WHAT IS BEING ASKED —
Each line from the one with "uns Auskunft über" through the last line of the records must be output exactly, both ends included.

——————

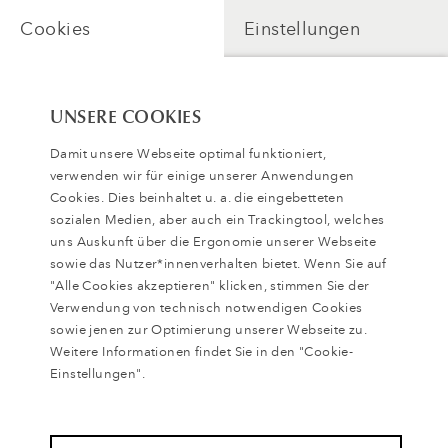
Cookies
Einstellungen
UNSERE COOKIES
Damit unsere Webseite optimal funktioniert,
verwenden wir für einige unserer Anwendungen
Cookies. Dies beinhaltet u. a. die eingebetteten
sozialen Medien, aber auch ein Trackingtool, welches
uns Auskunft über die Ergonomie unserer Webseite
sowie das Nutzer*innenverhalten bietet. Wenn Sie auf
"Alle Cookies akzeptieren" klicken, stimmen Sie der
Verwendung von technisch notwendigen Cookies
Zugang freischalten
sowie jenen zur Optimierung unserer Webseite zu.
Weitere Informationen findet Sie in den "Cookie-
Einstellungen".
Zurück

——————

ANSWER SPACE —
uns Auskunft über die Ergonomie unserer Webseite
sowie das Nutzer*innenverhalten bietet. Wenn Sie auf
"Alle Cookies akzeptieren" klicken, stimmen Sie der
Verwendung von technisch notwendigen Cookies
Zugang freischalten
sowie jenen zur Optimierung unserer Webseite zu.
Weitere Informationen findet Sie in den "Cookie-
Einstellungen".
Zurück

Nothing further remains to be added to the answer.